An attention mechanism enables the generation of acoustic features to match text sequence features. During speech generation, the attention mechanism acts as a fundamental component for matching text features to sound frames of the generated output. The attention mechanism produces correct pronunciation and intonation in speech outputs through the ability to select dynamic textual emphasis at every time point. The process stabilizes training by helping the model prevent the generation of incoherent or disjointed speech. Achieving text-to-speech audio alignment with accuracy and fluency requires attention mechanisms used during the process (Jia et al., 2019; Neekhara et al., 2021).
During synthesis the unique speaking voice requires a 256-dimensional speaker embedding from the speaker encoder to produce targeted voice output. A speaker embedding can be appended to text embedding or it can insert into the decoder states before generation. Integration of speaker embedding into the synthesizer enables the model to maintain the voice elements of pitch, tone and speaking style which belongs to the target speaker. The model becomes able to produce natural-sounding speech which matches a specific speaker through speaker-specific conditioning that enables generation of new speaking material beyond what the speaker recorded previously. Speaker adaptive speech synthesis requires the essential addition of speaker conditioning similar to Azizah (2024) and Chen et al. (2022b).
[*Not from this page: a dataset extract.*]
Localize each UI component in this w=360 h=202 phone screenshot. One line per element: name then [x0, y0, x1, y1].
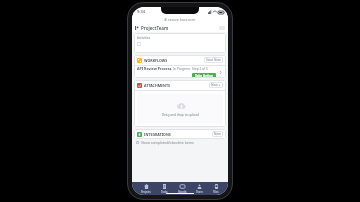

3.3 Vocoder (modified WaveRNN)
Acoustic features from a synthesizer that run through the vocoder result in waveform generation. The vocoder contains two gating systems which process transient acoustic dependencies inside audio signals. Time dependencies in generated audio output benefit from additional refinement through the second component of Gated Recurrent Units within the model. Voice patterns achieve stability through the second GRU layer of the vocoder smoothing method which results in natural acoustic wave transitions in speech sounds (Chen et al., 2022a; Dinakar et al., 2023).
The vocoder network adopts skip connections that transport information from early layers to various subsequent layers of the network framework. Hidden states from starting network layers connect to end network layers through these links to ensure detailed acoustic retention and training stability. Through skip connections, the model maintains crucial details throughout learning since these connections stop the loss of vital acoustic information that enables precise pitch and tonal changes to appear in the final synthetic speech. High-quality natural speech generation depends heavily on this approach to maintain faithfulness to a target voice.
A fade-out process completes waveform generation to prevent artificial and strange discontinuities in the final audio output. The signal amplitude steps down through time according to a linear schedule, which enables controlled termination of the speech signal. The audio fade-out technology delivers smooth volume reduction before the end of audio playback. Therefore, it prevents the disruptive audio termination. The vocoder utilizes this method to produce speech that terminates naturally by escaping abrupt finishes, preventing any disruptive effects on the listener experience (Hu and Zhu, 2023).
The proposed hybrid system, architecturally, integrates three distinct but synergistic components: (i) a Generalized End-to-End (GE2E) speaker encoder, which provides robust few-shot embeddings from 5–10 s of target audio; (ii) a Tacotron-based synthesizer, which performs text-to-spectrogram conversion with attention-based alignment; and (iii) a modified WaveRNN vocoder, enhanced with gated GRUs and skip connections for efficient waveform generation. By combining metric-learning, sequence-to-sequence modeling, and lightweight neural vocoding, the pipeline balances data efficiency (minimal training utterances), spectral fidelity, and real-time feasibility. Operationally, the hybrid nature also refers to bridging research-grade quality with deployment practicality in low-resource educational contexts, where compute, network access, and budgets are constrained.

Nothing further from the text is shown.